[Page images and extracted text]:
* * *
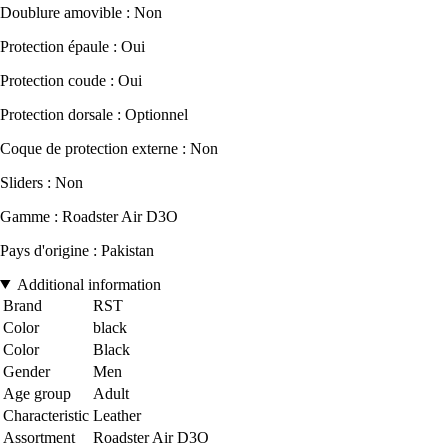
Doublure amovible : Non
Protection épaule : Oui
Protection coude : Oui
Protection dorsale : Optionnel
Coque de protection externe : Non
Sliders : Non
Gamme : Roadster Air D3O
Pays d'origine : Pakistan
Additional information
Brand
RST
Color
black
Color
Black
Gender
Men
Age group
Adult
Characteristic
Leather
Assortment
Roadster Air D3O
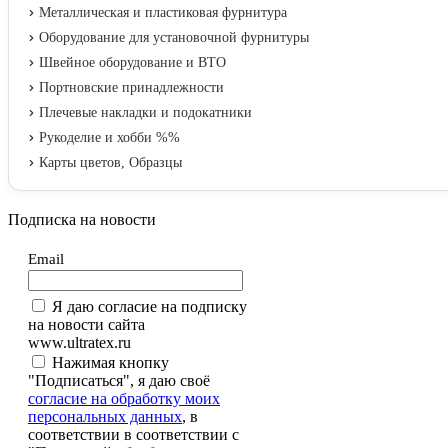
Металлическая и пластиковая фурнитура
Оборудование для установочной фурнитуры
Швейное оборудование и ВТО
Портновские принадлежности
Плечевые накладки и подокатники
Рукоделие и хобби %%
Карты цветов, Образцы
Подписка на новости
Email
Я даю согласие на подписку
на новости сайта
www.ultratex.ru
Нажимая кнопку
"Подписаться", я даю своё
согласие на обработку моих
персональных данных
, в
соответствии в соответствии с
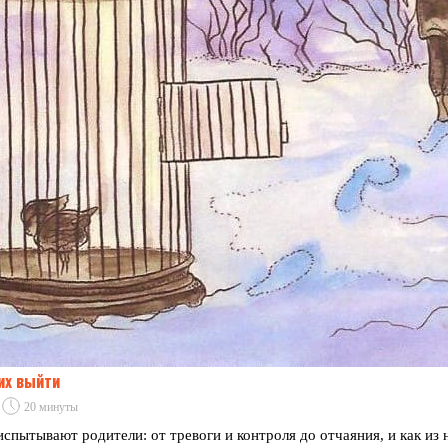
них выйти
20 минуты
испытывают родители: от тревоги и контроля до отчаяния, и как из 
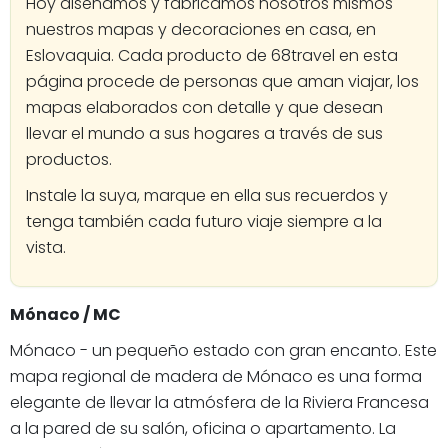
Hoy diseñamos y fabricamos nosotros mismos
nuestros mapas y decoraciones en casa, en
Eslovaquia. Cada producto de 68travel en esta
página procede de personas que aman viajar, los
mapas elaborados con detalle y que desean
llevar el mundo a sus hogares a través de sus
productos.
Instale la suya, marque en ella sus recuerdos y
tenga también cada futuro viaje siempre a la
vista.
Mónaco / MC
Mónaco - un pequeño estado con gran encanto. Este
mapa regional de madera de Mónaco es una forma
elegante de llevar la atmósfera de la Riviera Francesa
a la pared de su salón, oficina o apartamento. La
* * *
[What you are asked to do]: Take the line that contains "Mónaco - un" and every line after it to the end of the entries above, and reproduce them exactly.

[Response area]:
Mónaco - un pequeño estado con gran encanto. Este
mapa regional de madera de Mónaco es una forma
elegante de llevar la atmósfera de la Riviera Francesa
a la pared de su salón, oficina o apartamento. La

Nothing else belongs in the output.